Especially if you mean something different with the same color than Yasko means (which I think is your intention regarding the color red - that you intend for it to imply something different than Yasko implies with the color red).
In other words, in your chart, do not use the color red at all. (Or yellow.)
Instead of red, for a color that indicates "warmth", perhaps orange would be suitable. (And apropos for your location!
)
4. Info
I would recommend including for each SNP the info that I did in my chart, and potentially a lot more: the gene, the variation (that's not the right word, I think, so use whatever is the name of that particular concept), the rs id, the possible alleles, the majority alleles, the minority alleles (you could also include the percentages of worldwide population for the alleles, or get fancier yet and note the allele percentages of the "ethnic" group or country that the person who is being tested is from), the tested person's alleles, and several further columns that explain the tested person's alleles and what that result actually means, if the regulation is constricted or overdriven, if it's a risk and they should be worried about it, if there are medications or lifestyle behaviors that can address it, what other mutations might work together with that one to produce a problematic health result, etc. etc.

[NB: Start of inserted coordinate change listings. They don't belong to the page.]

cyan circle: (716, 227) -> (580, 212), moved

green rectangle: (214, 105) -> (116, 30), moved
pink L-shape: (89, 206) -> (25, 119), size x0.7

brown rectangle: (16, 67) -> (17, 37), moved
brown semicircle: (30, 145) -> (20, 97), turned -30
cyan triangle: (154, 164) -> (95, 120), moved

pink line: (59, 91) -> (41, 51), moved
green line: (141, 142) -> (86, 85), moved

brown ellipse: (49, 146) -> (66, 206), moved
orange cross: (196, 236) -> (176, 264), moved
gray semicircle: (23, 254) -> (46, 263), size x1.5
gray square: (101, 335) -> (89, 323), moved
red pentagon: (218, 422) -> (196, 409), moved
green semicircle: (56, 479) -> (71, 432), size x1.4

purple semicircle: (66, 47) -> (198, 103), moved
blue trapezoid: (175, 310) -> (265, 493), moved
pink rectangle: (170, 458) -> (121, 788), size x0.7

I'm just brainstorming, but I think it would be really useful to have some or all of this summarized in one chart.
Maybe you could have one output which is just a 3-column chart (if you need a chart that is very narrow and succinct for some reason), and a second output which is the larger chart that gives a one-stop-shop of all the main info the user might want to keep top-of-mind about her/his genetic results.
To make it really useful as a translation tool, you could put how Yasko reports the allele, how 23andme reports it, how the government or global genome database (or whatever) reports it, etc.

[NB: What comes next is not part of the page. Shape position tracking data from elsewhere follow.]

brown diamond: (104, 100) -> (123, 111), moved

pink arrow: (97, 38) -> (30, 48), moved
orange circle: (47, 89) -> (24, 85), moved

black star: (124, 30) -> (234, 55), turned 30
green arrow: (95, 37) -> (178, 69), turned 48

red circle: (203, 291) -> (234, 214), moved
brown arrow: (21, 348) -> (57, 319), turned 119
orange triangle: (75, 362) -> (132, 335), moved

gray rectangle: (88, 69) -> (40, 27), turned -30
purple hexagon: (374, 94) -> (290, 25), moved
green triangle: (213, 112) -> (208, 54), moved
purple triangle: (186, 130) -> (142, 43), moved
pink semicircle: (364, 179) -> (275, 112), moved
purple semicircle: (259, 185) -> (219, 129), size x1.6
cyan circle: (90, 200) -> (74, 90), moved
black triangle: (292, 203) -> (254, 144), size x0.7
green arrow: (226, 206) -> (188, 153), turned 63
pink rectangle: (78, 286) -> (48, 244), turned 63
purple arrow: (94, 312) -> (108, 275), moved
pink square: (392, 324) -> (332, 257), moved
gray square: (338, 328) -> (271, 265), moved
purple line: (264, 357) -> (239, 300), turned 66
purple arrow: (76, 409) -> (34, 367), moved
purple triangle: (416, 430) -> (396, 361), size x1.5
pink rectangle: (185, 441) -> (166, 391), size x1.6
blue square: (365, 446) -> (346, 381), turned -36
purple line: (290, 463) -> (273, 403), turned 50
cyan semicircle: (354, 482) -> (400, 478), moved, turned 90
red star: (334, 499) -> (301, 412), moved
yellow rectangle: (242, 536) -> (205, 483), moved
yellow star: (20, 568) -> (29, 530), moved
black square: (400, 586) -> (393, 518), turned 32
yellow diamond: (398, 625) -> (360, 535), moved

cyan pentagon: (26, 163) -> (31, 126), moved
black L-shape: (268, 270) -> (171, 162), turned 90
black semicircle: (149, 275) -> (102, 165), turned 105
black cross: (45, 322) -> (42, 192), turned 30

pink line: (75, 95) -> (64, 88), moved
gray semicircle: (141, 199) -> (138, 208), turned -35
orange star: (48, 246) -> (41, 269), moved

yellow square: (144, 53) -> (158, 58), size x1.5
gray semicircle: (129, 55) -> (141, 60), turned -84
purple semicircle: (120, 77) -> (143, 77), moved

23andme does this in their raw data area when they show how the user's allele would show up in dbSNP.
5. Rare SNPs
As you will remember, today a comment you wrote on another thread led me to discover that I have a comparatively rare allele (which will be known in future biology textbooks as the "Craigbell mutation").
Rare things can give so much information. They can be the missing link for people who have examined every other "normal" cause of their illness/concern but still haven't solved it.

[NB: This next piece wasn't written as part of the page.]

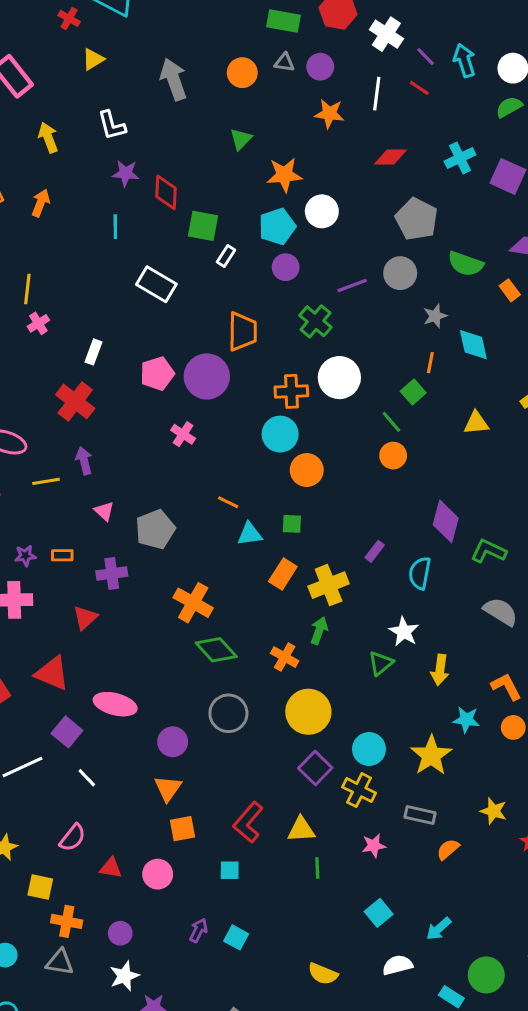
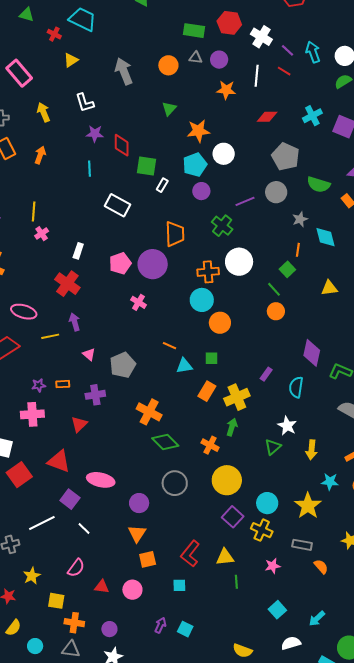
orange semicircle: (448, 849) -> (321, 567), turned 91

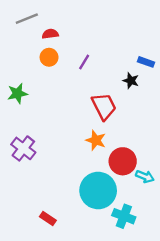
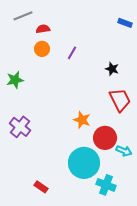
blue rectangle: (146, 62) -> (125, 23), moved
red trapezoid: (104, 106) -> (120, 100), moved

I think too much is made of probabilities and expecting most people to fall into a normal category. So many health problems I have were overlooked or pooh-poohed by healthcare workers because they weren't in the top 3 most expected results or didn't fit the main two expected patterns. Rather than asking why the situation/lab reading/symptom was different than expected, they devalued the situation and said it was probably really somehow normal, and left it at that. [My creaking memory is whispering something to me about Type I and Type II errors, but I'm not sure if that's what I'm talking about here or not.]
Besides, my definition of "rare" for health conditions would be more like one in 50,000, not 1 in 100.
I don't know how many rare SNPs you are talking about including or leaving out, but including them, if you already have the data on them, and if they might have a real effect on the individual's health, could become one of the main differentiators of your chart, versus the others out there.